What the exercise asks
When you reach a picture, skip it, and retype every line below exactly.

Available data
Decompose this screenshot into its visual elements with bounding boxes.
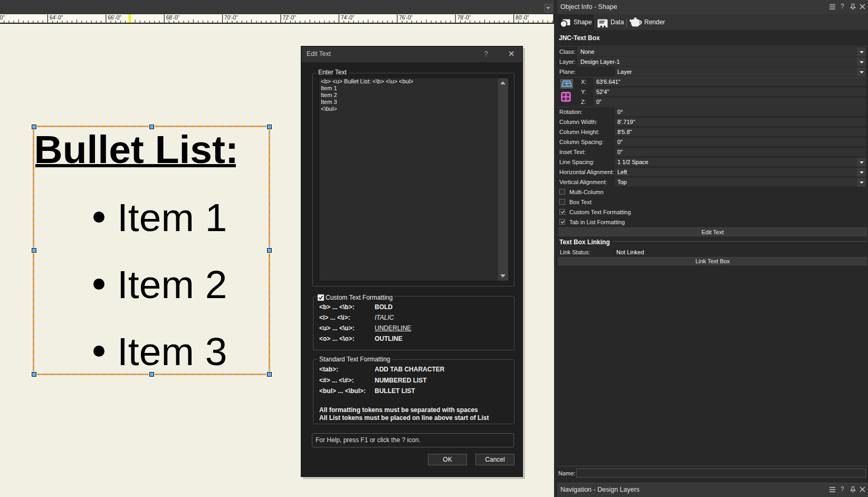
svg-text:66'-0": 66'-0" — [108, 15, 121, 21]
svg-text:74'-0": 74'-0" — [341, 15, 355, 21]
svg-text:68'-0": 68'-0" — [166, 15, 180, 21]
svg-text:72'-0": 72'-0" — [283, 15, 297, 21]
svg-text:80'-0": 80'-0" — [516, 15, 529, 21]
svg-text:64'-0": 64'-0" — [50, 15, 63, 21]
svg-text:70'-0": 70'-0" — [224, 15, 238, 21]
svg-text:76'-0": 76'-0" — [399, 15, 413, 21]
svg-text:62'-0": 62'-0" — [0, 15, 5, 21]
svg-text:78'-0": 78'-0" — [457, 15, 471, 21]
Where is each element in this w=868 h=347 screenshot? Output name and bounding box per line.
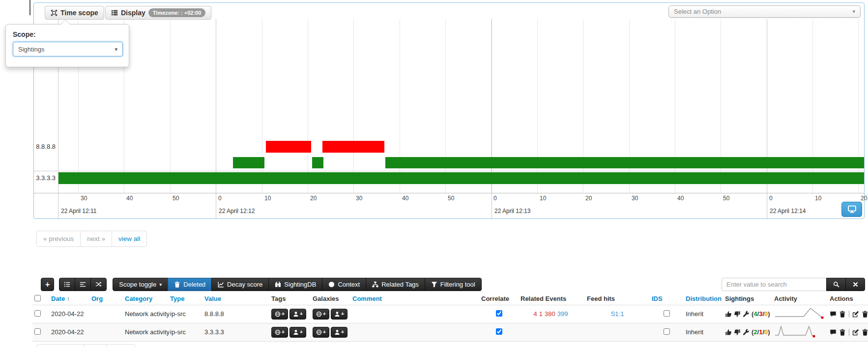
attributes-table: Date ↑OrgCategoryTypeValueTagsGalaxiesCo… [32, 293, 868, 342]
clear-search-button[interactable] [845, 278, 865, 291]
row-select-checkbox[interactable] [34, 328, 41, 335]
timeline-option-select[interactable]: Select an Option ▾ [668, 5, 861, 18]
related-event-link[interactable]: 399 [557, 310, 568, 318]
add-tag-button[interactable]: + [271, 309, 288, 320]
previous-page-button[interactable]: « previous [36, 231, 81, 247]
sighting-positive-bar[interactable] [312, 157, 323, 168]
add-attribute-button[interactable]: + [41, 278, 54, 291]
display-label: Display [121, 9, 145, 17]
cell-activity [772, 305, 828, 323]
edit-action-icon[interactable] [852, 311, 859, 318]
sighting-counts: (4/3/0) [752, 310, 770, 318]
bottom-pagination-fragment[interactable] [36, 344, 135, 347]
date-label: 22 April 12:14 [770, 208, 806, 214]
column-header-distribution[interactable]: Distribution [684, 293, 723, 305]
column-header-actions: Actions [828, 293, 868, 305]
correlate-checkbox[interactable] [496, 310, 502, 317]
ids-checkbox[interactable] [664, 310, 670, 317]
cell-ids [650, 323, 684, 341]
comment-action-icon[interactable] [830, 329, 837, 336]
add-tag-button[interactable]: + [313, 309, 329, 320]
edit-action-icon[interactable] [852, 329, 859, 336]
column-header-comment[interactable]: Comment [350, 293, 479, 305]
sighting-positive-bar[interactable] [385, 157, 864, 168]
decay-score-button[interactable]: Decay score [211, 278, 269, 291]
column-header-galaxies: Galaxies [311, 293, 350, 305]
add-local-tag-button[interactable]: + [289, 327, 306, 338]
activity-sparkline [774, 307, 828, 320]
column-header-value[interactable]: Value [203, 293, 269, 305]
gridline [170, 19, 171, 193]
sighting-false-positive-bar[interactable] [322, 141, 384, 153]
sighting-advanced-icon[interactable] [743, 329, 750, 336]
row-select-checkbox[interactable] [34, 310, 41, 317]
sighting-add-icon[interactable] [725, 311, 732, 318]
sighting-false-positive-bar[interactable] [266, 141, 311, 153]
top-left-divider [29, 0, 30, 15]
sighting-false-positive-icon[interactable] [734, 311, 741, 318]
x-tick-label: 40 [677, 195, 684, 202]
comment-action-icon[interactable] [830, 311, 837, 318]
soft-delete-action-icon[interactable] [839, 311, 846, 318]
ids-checkbox[interactable] [664, 328, 670, 335]
column-header-feed-hits: Feed hits [585, 293, 650, 305]
delete-action-icon[interactable] [862, 329, 868, 336]
add-local-tag-button[interactable]: + [331, 309, 347, 320]
column-header-category[interactable]: Category [123, 293, 168, 305]
delete-action-icon[interactable] [862, 311, 868, 318]
related-event-link[interactable]: 4 [534, 310, 537, 318]
column-header-org[interactable]: Org [89, 293, 123, 305]
add-tag-button[interactable]: + [313, 327, 329, 338]
cell-galaxies: ++ [311, 305, 350, 323]
user-icon [293, 329, 299, 335]
gridline [308, 19, 308, 193]
user-icon [293, 311, 299, 317]
select-all-checkbox[interactable] [34, 295, 41, 301]
globe-icon [316, 329, 322, 335]
next-page-button[interactable]: next » [80, 231, 112, 247]
sighting-add-icon[interactable] [725, 329, 732, 336]
filtering-tool-button[interactable]: Filtering tool [425, 278, 482, 291]
search-input[interactable] [722, 278, 827, 291]
correlate-checkbox[interactable] [496, 328, 502, 335]
add-tag-button[interactable]: + [271, 327, 288, 338]
feed-hit-link[interactable]: S1:1 [611, 310, 624, 318]
sighting-false-positive-icon[interactable] [734, 329, 741, 336]
sighting-advanced-icon[interactable] [743, 311, 750, 318]
view-all-button[interactable]: view all [112, 231, 147, 247]
display-button[interactable]: Display Timezone: : +02:00 [105, 6, 211, 20]
add-local-tag-button[interactable]: + [331, 327, 347, 338]
column-header-related-events: Related Events [519, 293, 585, 305]
related-event-link[interactable]: 380 [545, 310, 555, 318]
fullscreen-button[interactable] [841, 202, 862, 217]
compact-view-button[interactable] [75, 278, 91, 291]
x-tick-label: 20 [861, 195, 867, 202]
sightingdb-button[interactable]: SightingDB [268, 278, 322, 291]
sighting-positive-bar[interactable] [58, 172, 864, 184]
sighting-positive-bar[interactable] [233, 157, 264, 168]
search-button[interactable] [826, 278, 846, 291]
related-tags-button[interactable]: Related Tags [366, 278, 425, 291]
action-divider [849, 311, 849, 318]
scope-toggle-button[interactable]: Scope toggle▾ [113, 278, 168, 291]
list-view-button[interactable] [59, 278, 75, 291]
column-header-date[interactable]: Date ↑ [49, 293, 89, 305]
scope-select[interactable]: Sightings ▾ [13, 42, 123, 56]
add-local-tag-button[interactable]: + [289, 309, 306, 320]
cell-comment [350, 305, 479, 323]
cell-correlate [479, 305, 519, 323]
context-button[interactable]: Context [322, 278, 366, 291]
cell-type: ip-src [168, 305, 203, 323]
globe-icon [275, 311, 281, 317]
shuffle-view-button[interactable] [90, 278, 107, 291]
column-header-ids[interactable]: IDS [650, 293, 684, 305]
cell-value: 3.3.3.3 [203, 323, 269, 341]
time-scope-button[interactable]: Time scope [45, 6, 104, 20]
soft-delete-action-icon[interactable] [839, 329, 846, 336]
cell-date: 2020-04-22 [49, 323, 89, 341]
attribute-row: 2020-04-22Network activityip-src8.8.8.8+… [32, 305, 868, 323]
deleted-button[interactable]: Deleted [168, 278, 212, 291]
attribute-toolbar: + Scope toggle▾DeletedDecay scoreSightin… [41, 278, 482, 291]
related-event-link[interactable]: 1 [539, 310, 543, 318]
column-header-type[interactable]: Type [168, 293, 203, 305]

Output for this task
Decompose this screenshot into its visual elements with bounding boxes.
svg-text:66'-0": 66'-0" — [108, 15, 121, 21]
svg-text:74'-0": 74'-0" — [341, 15, 355, 21]
svg-text:68'-0": 68'-0" — [166, 15, 180, 21]
svg-text:72'-0": 72'-0" — [283, 15, 297, 21]
svg-text:80'-0": 80'-0" — [516, 15, 529, 21]
svg-text:64'-0": 64'-0" — [50, 15, 63, 21]
svg-text:70'-0": 70'-0" — [224, 15, 238, 21]
svg-text:76'-0": 76'-0" — [399, 15, 413, 21]
svg-text:62'-0": 62'-0" — [0, 15, 5, 21]
svg-text:78'-0": 78'-0" — [457, 15, 471, 21]
Where is each element in this w=868 h=347 screenshot? Output name and bounding box per line.
attributes-table: Date ↑OrgCategoryTypeValueTagsGalaxiesCo… [32, 293, 868, 342]
clear-search-button[interactable] [845, 278, 865, 291]
row-select-checkbox[interactable] [34, 328, 41, 335]
timeline-option-select[interactable]: Select an Option ▾ [668, 5, 861, 18]
related-event-link[interactable]: 399 [557, 310, 568, 318]
add-tag-button[interactable]: + [271, 309, 288, 320]
previous-page-button[interactable]: « previous [36, 231, 81, 247]
sighting-positive-bar[interactable] [312, 157, 323, 168]
add-attribute-button[interactable]: + [41, 278, 54, 291]
display-label: Display [121, 9, 145, 17]
cell-activity [772, 305, 828, 323]
edit-action-icon[interactable] [852, 311, 859, 318]
sighting-counts: (4/3/0) [752, 310, 770, 318]
bottom-pagination-fragment[interactable] [36, 344, 135, 347]
date-label: 22 April 12:14 [770, 208, 806, 214]
column-header-distribution[interactable]: Distribution [684, 293, 723, 305]
column-header-actions: Actions [828, 293, 868, 305]
correlate-checkbox[interactable] [496, 310, 502, 317]
ids-checkbox[interactable] [664, 310, 670, 317]
cell-ids [650, 323, 684, 341]
comment-action-icon[interactable] [830, 329, 837, 336]
add-tag-button[interactable]: + [313, 309, 329, 320]
edit-action-icon[interactable] [852, 329, 859, 336]
column-header-comment[interactable]: Comment [350, 293, 479, 305]
sighting-positive-bar[interactable] [385, 157, 864, 168]
decay-score-button[interactable]: Decay score [211, 278, 269, 291]
column-header-galaxies: Galaxies [311, 293, 350, 305]
add-local-tag-button[interactable]: + [289, 327, 306, 338]
activity-sparkline [774, 307, 828, 320]
column-header-value[interactable]: Value [203, 293, 269, 305]
gridline [170, 19, 171, 193]
sighting-false-positive-bar[interactable] [322, 141, 384, 153]
sighting-advanced-icon[interactable] [743, 329, 750, 336]
row-select-checkbox[interactable] [34, 310, 41, 317]
sighting-add-icon[interactable] [725, 311, 732, 318]
sighting-false-positive-bar[interactable] [266, 141, 311, 153]
top-left-divider [29, 0, 30, 15]
sighting-false-positive-icon[interactable] [734, 311, 741, 318]
x-tick-label: 40 [677, 195, 684, 202]
comment-action-icon[interactable] [830, 311, 837, 318]
soft-delete-action-icon[interactable] [839, 311, 846, 318]
ids-checkbox[interactable] [664, 328, 670, 335]
column-header-feed-hits: Feed hits [585, 293, 650, 305]
delete-action-icon[interactable] [862, 329, 868, 336]
add-local-tag-button[interactable]: + [331, 309, 347, 320]
column-header-category[interactable]: Category [123, 293, 168, 305]
delete-action-icon[interactable] [862, 311, 868, 318]
related-event-link[interactable]: 4 [534, 310, 537, 318]
column-header-org[interactable]: Org [89, 293, 123, 305]
add-tag-button[interactable]: + [313, 327, 329, 338]
cell-galaxies: ++ [311, 305, 350, 323]
user-icon [293, 329, 299, 335]
gridline [308, 19, 308, 193]
user-icon [293, 311, 299, 317]
select-all-checkbox[interactable] [34, 295, 41, 301]
globe-icon [316, 329, 322, 335]
next-page-button[interactable]: next » [80, 231, 112, 247]
sighting-add-icon[interactable] [725, 329, 732, 336]
filtering-tool-button[interactable]: Filtering tool [425, 278, 482, 291]
search-input[interactable] [722, 278, 827, 291]
correlate-checkbox[interactable] [496, 328, 502, 335]
add-tag-button[interactable]: + [271, 327, 288, 338]
feed-hit-link[interactable]: S1:1 [611, 310, 624, 318]
sighting-false-positive-icon[interactable] [734, 329, 741, 336]
sighting-advanced-icon[interactable] [743, 311, 750, 318]
view-all-button[interactable]: view all [112, 231, 147, 247]
display-button[interactable]: Display Timezone: : +02:00 [105, 6, 211, 20]
add-local-tag-button[interactable]: + [331, 327, 347, 338]
column-header-related-events: Related Events [519, 293, 585, 305]
related-event-link[interactable]: 380 [545, 310, 555, 318]
fullscreen-button[interactable] [841, 202, 862, 217]
compact-view-button[interactable] [75, 278, 91, 291]
x-tick-label: 20 [861, 195, 867, 202]
sightingdb-button[interactable]: SightingDB [268, 278, 322, 291]
sighting-positive-bar[interactable] [58, 172, 864, 184]
sighting-positive-bar[interactable] [233, 157, 264, 168]
search-button[interactable] [826, 278, 846, 291]
related-tags-button[interactable]: Related Tags [366, 278, 425, 291]
action-divider [849, 311, 849, 318]
scope-toggle-button[interactable]: Scope toggle▾ [113, 278, 168, 291]
list-view-button[interactable] [59, 278, 75, 291]
column-header-date[interactable]: Date ↑ [49, 293, 89, 305]
scope-select[interactable]: Sightings ▾ [13, 42, 123, 56]
add-local-tag-button[interactable]: + [289, 309, 306, 320]
cell-comment [350, 305, 479, 323]
cell-correlate [479, 305, 519, 323]
context-button[interactable]: Context [322, 278, 366, 291]
cell-type: ip-src [168, 305, 203, 323]
globe-icon [275, 311, 281, 317]
shuffle-view-button[interactable] [90, 278, 107, 291]
column-header-ids[interactable]: IDS [650, 293, 684, 305]
cell-value: 3.3.3.3 [203, 323, 269, 341]
time-scope-button[interactable]: Time scope [45, 6, 104, 20]
soft-delete-action-icon[interactable] [839, 329, 846, 336]
cell-date: 2020-04-22 [49, 323, 89, 341]
attribute-row: 2020-04-22Network activityip-src8.8.8.8+… [32, 305, 868, 323]
deleted-button[interactable]: Deleted [168, 278, 212, 291]
attribute-toolbar: + Scope toggle▾DeletedDecay scoreSightin… [41, 278, 482, 291]
related-event-link[interactable]: 1 [539, 310, 543, 318]
column-header-type[interactable]: Type [168, 293, 203, 305]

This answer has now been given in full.